As far as I know, these works were prompted by the Buglasan Festival’s theme of “Garbo sa Kabisay-an,” in essence a celebration of Oriental Negrense scenes—and perhaps cares. You could see efforts in that respect, in particular the works of Sandy Dupio, Carmen Del Prado, Viviana Riccelli, and Gerabelle Rae [portraying natural landscape], Portia Nemeño [portraying literature], Marjo Banagua [portraying iconic spots], Mariana Varela and Budoy Marabiles [portraying lower mythology], and Rovan Caballes [portraying history]—but the theme has been thoroughly processed by each of their artistic sensibilities, while the rest of the works in the exhibition, I believe, present to us the Negros Oriental of their imagination, both in delight and deprecation, in pleasure and in pain. That duality is important, and the fact that this exhibit acknowledges that is to its credit.

Curator Ixx does recognize the disparity in styles—but sees common grounds in terms of depictions of places and people, finding in each one a unique element of the Negrense.
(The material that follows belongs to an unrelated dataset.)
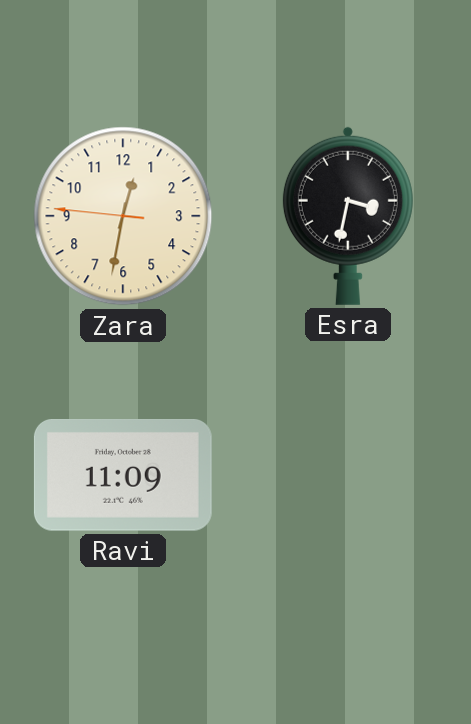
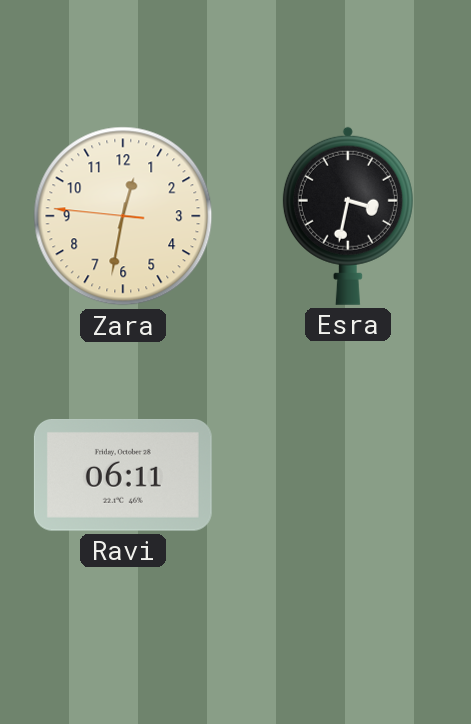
Ravi: 11:09 -> 06:11
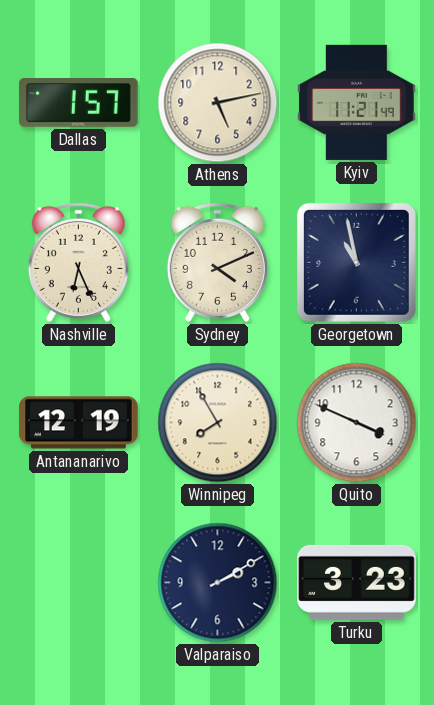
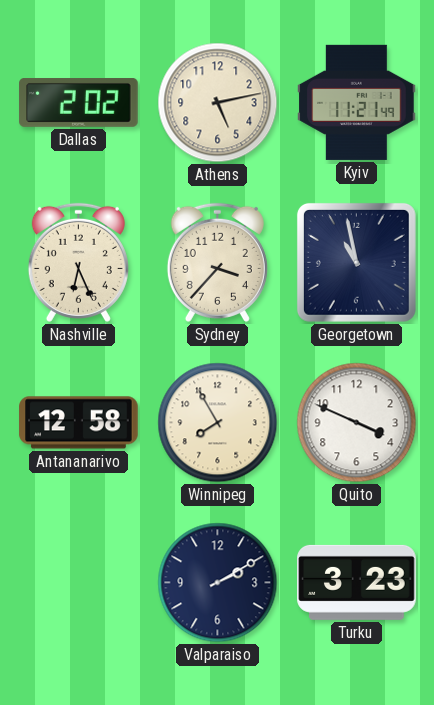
Dallas: 1:57 -> 2:02
Sydney: 4:11 -> 3:37
Antananarivo: 12:19 -> 12:58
He notes in his program for the show: “Putting together an exhibition to highlight the wealth and number of different styles, techniques, and personalities of a locale is always a herculean task, as the push and pull, the width and breadth of experience and paradigm manifest in countless ways. Overcoming this, Mugna Gallery, in celebration of the Province of Negros Oriental’s Buglasan Festival [in] 2023, presents an exhibition that gathers local artists and ties them along the string that is the Dumaguete creative spirit—a KAMUGNAAN like nothing else.”

We will take him at his word: this is a celebration of a communal creative spirit.


KaMugnaAn runs until November 26 at MUGNA Gallery, Unit 1 Uypitcing Building, Jose V. Romero Road, Bong-ao, Valencia.